§ PROBLEM TO SOLVE: What you give back should be exactly the opening lines of the data, ending with the line that contains "Profil teilen" and including it.

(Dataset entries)
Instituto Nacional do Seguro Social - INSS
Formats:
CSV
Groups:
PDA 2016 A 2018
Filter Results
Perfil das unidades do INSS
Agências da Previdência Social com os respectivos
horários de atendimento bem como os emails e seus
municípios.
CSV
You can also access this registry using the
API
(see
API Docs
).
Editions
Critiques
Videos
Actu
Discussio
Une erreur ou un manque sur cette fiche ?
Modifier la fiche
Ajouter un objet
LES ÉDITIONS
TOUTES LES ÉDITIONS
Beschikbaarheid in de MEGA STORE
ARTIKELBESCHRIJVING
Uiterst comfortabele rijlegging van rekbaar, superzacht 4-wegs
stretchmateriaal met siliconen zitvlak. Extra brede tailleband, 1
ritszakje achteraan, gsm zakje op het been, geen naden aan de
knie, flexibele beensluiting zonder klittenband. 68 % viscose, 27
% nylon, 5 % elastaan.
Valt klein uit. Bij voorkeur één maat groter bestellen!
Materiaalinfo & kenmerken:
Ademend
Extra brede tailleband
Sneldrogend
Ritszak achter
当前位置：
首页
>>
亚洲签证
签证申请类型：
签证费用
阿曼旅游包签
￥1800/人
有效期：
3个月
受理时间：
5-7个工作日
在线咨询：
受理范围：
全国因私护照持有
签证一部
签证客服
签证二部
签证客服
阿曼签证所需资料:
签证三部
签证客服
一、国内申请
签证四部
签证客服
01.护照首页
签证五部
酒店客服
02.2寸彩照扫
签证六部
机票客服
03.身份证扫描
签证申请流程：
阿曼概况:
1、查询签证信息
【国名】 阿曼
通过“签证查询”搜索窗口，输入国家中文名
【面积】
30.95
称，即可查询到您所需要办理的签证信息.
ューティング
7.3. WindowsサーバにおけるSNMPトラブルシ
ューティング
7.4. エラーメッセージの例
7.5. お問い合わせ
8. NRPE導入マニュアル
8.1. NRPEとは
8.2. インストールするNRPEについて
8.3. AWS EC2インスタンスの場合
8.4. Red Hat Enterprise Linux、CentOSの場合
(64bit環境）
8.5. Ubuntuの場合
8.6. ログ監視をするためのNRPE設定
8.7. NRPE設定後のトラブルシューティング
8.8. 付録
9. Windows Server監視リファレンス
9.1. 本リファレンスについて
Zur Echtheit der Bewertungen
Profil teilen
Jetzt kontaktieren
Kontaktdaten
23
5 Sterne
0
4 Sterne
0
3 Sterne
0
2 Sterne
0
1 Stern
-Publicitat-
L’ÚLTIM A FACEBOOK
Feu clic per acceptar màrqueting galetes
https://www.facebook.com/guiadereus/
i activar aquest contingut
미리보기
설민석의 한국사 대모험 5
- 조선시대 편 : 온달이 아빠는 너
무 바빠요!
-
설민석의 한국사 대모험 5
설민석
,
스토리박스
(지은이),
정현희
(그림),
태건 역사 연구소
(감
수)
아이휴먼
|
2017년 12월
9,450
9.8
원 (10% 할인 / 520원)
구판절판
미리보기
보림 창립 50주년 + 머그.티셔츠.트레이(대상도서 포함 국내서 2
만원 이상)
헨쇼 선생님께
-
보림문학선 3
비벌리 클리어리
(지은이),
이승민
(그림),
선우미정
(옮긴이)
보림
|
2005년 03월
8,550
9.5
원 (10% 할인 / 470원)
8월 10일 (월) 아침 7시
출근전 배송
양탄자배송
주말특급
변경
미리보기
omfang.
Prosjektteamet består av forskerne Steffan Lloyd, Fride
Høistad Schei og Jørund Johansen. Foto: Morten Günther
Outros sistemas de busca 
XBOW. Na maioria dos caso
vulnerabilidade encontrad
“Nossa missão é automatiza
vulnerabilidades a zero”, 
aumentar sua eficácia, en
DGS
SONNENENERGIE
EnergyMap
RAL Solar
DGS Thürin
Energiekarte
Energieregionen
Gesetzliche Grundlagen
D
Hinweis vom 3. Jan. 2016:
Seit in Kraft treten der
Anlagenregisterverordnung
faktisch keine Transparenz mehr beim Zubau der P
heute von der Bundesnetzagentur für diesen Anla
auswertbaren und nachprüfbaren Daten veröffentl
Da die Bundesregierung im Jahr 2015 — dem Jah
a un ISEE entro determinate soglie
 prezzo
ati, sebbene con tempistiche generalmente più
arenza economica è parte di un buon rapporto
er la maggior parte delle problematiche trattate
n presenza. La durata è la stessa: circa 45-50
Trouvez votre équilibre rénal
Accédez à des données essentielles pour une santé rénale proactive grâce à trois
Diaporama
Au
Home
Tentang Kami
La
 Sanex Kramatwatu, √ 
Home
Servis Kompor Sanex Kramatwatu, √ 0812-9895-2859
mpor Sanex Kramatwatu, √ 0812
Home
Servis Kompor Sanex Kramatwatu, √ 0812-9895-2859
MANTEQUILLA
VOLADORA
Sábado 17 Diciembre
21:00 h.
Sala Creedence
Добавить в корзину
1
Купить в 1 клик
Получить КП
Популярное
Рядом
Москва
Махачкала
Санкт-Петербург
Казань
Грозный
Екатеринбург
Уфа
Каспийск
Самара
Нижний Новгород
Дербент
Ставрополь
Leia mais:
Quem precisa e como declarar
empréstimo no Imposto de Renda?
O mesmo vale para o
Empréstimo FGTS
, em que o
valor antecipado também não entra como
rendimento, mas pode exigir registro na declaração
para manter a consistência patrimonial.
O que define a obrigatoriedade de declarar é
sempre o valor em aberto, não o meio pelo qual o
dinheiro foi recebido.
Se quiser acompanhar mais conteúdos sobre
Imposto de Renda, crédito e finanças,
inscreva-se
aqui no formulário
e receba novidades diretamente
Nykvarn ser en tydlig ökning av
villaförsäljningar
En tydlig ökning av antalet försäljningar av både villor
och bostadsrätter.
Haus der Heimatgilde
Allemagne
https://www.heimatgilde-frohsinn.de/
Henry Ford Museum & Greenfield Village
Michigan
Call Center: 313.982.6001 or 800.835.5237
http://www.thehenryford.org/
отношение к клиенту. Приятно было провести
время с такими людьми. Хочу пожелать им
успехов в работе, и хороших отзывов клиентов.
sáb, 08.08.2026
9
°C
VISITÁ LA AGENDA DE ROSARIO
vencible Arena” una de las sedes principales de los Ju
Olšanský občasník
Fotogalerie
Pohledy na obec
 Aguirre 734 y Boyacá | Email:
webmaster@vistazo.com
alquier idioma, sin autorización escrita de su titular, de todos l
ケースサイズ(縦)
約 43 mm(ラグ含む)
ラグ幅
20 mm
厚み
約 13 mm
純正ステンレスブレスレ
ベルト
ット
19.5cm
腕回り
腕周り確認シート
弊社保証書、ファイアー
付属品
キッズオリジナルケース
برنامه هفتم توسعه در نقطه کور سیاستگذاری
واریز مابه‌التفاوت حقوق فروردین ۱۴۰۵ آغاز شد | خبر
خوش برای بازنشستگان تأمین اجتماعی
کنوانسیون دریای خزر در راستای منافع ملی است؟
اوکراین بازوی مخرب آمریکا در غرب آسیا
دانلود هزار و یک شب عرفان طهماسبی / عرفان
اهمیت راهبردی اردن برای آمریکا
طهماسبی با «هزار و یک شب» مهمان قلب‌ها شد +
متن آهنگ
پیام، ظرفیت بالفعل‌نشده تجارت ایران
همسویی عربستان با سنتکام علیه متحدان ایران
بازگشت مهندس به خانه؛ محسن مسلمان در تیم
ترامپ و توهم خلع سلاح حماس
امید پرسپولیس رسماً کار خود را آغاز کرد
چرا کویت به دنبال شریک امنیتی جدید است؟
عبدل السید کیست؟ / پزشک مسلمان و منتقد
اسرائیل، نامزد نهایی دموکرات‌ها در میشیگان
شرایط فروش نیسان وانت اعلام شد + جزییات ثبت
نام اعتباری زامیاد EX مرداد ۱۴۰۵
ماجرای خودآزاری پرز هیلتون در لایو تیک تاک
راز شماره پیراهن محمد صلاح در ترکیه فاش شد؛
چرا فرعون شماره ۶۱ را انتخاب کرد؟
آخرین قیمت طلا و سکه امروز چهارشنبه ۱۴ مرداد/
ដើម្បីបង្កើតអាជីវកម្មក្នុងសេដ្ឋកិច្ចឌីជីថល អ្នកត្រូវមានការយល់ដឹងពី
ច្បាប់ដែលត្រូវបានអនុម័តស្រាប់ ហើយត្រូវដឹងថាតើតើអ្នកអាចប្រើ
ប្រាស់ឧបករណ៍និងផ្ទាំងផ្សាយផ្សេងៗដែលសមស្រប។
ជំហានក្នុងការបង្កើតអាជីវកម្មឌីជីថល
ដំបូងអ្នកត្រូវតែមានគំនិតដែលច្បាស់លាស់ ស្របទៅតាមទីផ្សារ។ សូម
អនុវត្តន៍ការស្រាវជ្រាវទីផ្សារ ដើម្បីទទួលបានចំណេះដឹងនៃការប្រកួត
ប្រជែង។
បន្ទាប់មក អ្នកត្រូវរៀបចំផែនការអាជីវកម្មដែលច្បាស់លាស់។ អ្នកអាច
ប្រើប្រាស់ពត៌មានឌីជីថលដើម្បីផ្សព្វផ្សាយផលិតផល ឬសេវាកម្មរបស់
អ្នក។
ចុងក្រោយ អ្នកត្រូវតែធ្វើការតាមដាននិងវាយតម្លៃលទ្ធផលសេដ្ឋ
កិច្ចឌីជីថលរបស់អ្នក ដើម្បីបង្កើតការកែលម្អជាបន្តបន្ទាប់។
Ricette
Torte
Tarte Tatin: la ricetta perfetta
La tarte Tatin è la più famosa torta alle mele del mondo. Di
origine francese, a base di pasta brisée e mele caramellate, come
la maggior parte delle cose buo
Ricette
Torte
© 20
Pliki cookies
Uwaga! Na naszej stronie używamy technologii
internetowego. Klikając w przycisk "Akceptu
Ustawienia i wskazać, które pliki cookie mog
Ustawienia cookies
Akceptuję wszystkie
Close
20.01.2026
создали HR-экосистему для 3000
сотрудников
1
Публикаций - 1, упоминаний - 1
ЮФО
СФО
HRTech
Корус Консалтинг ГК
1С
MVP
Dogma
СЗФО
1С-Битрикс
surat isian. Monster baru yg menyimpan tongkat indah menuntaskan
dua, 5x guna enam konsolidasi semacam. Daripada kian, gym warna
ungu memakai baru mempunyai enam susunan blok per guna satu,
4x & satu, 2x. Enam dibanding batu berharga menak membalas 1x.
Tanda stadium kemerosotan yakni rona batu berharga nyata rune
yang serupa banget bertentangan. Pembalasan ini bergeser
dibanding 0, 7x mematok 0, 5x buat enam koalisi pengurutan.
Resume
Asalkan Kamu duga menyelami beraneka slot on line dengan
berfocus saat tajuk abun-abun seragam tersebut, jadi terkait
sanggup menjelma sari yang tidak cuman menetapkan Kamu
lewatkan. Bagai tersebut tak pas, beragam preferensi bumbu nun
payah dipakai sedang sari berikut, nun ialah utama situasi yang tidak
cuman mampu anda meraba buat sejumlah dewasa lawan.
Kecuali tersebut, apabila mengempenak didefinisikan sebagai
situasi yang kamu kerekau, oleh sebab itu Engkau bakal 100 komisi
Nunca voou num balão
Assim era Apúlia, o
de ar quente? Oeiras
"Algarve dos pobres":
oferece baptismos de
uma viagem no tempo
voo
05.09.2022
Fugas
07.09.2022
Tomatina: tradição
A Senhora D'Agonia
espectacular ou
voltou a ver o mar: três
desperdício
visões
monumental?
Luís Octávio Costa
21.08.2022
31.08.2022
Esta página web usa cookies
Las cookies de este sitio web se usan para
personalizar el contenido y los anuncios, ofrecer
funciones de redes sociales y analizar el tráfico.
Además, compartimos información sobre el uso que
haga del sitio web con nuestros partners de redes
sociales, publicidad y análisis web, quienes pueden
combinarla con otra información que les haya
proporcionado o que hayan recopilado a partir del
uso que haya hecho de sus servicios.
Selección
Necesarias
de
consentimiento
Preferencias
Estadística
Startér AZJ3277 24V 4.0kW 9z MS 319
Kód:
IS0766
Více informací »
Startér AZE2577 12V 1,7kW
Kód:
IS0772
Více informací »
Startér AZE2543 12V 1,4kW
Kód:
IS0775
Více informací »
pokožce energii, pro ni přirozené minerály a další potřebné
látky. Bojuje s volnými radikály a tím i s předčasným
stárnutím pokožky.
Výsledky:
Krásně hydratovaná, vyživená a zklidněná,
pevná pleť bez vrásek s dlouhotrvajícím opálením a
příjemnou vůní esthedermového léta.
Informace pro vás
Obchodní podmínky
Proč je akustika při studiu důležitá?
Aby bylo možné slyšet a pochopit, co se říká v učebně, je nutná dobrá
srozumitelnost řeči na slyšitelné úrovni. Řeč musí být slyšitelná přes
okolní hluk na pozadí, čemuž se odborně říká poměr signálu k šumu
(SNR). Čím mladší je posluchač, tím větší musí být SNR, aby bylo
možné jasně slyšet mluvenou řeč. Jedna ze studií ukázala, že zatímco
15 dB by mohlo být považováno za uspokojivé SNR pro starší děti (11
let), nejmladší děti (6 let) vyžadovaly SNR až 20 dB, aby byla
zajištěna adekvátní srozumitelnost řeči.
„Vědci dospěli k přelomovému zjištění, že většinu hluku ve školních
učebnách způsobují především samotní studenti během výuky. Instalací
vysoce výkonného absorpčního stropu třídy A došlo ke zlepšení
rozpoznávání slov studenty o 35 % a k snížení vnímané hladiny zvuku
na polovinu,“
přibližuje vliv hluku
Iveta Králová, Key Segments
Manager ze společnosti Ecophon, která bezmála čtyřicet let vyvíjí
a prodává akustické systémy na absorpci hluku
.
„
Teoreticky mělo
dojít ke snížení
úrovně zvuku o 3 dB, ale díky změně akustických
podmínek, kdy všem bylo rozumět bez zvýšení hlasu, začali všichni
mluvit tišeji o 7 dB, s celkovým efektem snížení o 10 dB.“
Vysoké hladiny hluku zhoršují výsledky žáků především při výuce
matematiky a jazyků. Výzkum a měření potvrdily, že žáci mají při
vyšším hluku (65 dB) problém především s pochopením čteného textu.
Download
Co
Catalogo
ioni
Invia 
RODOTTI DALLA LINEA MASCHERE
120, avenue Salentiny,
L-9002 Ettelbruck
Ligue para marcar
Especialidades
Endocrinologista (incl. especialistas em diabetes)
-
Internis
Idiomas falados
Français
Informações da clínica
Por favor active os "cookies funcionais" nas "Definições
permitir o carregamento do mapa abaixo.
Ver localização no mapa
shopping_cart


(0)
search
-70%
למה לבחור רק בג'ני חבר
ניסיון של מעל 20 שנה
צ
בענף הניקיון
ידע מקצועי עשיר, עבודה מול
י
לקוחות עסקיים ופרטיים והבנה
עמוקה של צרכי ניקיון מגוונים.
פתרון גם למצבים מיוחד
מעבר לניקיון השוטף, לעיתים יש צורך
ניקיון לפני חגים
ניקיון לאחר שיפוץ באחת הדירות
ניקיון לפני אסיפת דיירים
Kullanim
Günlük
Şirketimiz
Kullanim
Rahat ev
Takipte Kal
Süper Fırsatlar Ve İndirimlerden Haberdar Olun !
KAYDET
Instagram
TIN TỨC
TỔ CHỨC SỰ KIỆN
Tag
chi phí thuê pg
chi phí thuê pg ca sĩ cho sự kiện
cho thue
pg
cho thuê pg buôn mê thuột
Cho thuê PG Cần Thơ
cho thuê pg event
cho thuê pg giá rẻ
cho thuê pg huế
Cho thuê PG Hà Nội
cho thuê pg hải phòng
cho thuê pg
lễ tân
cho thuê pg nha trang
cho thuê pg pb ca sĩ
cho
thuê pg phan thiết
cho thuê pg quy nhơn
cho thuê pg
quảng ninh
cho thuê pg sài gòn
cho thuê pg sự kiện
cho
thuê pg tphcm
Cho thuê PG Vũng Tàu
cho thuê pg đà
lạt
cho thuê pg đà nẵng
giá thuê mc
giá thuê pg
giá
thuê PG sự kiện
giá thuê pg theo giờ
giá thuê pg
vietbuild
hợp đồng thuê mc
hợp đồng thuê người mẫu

§ SOLUTION FOR THIS PROBLEM:
Instituto Nacional do Seguro Social - INSS
Formats:
CSV
Groups:
PDA 2016 A 2018
Filter Results
Perfil das unidades do INSS
Agências da Previdência Social com os respectivos
horários de atendimento bem como os emails e seus
municípios.
CSV
You can also access this registry using the
API
(see
API Docs
).
Editions
Critiques
Videos
Actu
Discussio
Une erreur ou un manque sur cette fiche ?
Modifier la fiche
Ajouter un objet
LES ÉDITIONS
TOUTES LES ÉDITIONS
Beschikbaarheid in de MEGA STORE
ARTIKELBESCHRIJVING
Uiterst comfortabele rijlegging van rekbaar, superzacht 4-wegs
stretchmateriaal met siliconen zitvlak. Extra brede tailleband, 1
ritszakje achteraan, gsm zakje op het been, geen naden aan de
knie, flexibele beensluiting zonder klittenband. 68 % viscose, 27
% nylon, 5 % elastaan.
Valt klein uit. Bij voorkeur één maat groter bestellen!
Materiaalinfo & kenmerken:
Ademend
Extra brede tailleband
Sneldrogend
Ritszak achter
当前位置：
首页
>>
亚洲签证
签证申请类型：
签证费用
阿曼旅游包签
￥1800/人
有效期：
3个月
受理时间：
5-7个工作日
在线咨询：
受理范围：
全国因私护照持有
签证一部
签证客服
签证二部
签证客服
阿曼签证所需资料:
签证三部
签证客服
一、国内申请
签证四部
签证客服
01.护照首页
签证五部
酒店客服
02.2寸彩照扫
签证六部
机票客服
03.身份证扫描
签证申请流程：
阿曼概况:
1、查询签证信息
【国名】 阿曼
通过“签证查询”搜索窗口，输入国家中文名
【面积】
30.95
称，即可查询到您所需要办理的签证信息.
ューティング
7.3. WindowsサーバにおけるSNMPトラブルシ
ューティング
7.4. エラーメッセージの例
7.5. お問い合わせ
8. NRPE導入マニュアル
8.1. NRPEとは
8.2. インストールするNRPEについて
8.3. AWS EC2インスタンスの場合
8.4. Red Hat Enterprise Linux、CentOSの場合
(64bit環境）
8.5. Ubuntuの場合
8.6. ログ監視をするためのNRPE設定
8.7. NRPE設定後のトラブルシューティング
8.8. 付録
9. Windows Server監視リファレンス
9.1. 本リファレンスについて
Zur Echtheit der Bewertungen
Profil teilen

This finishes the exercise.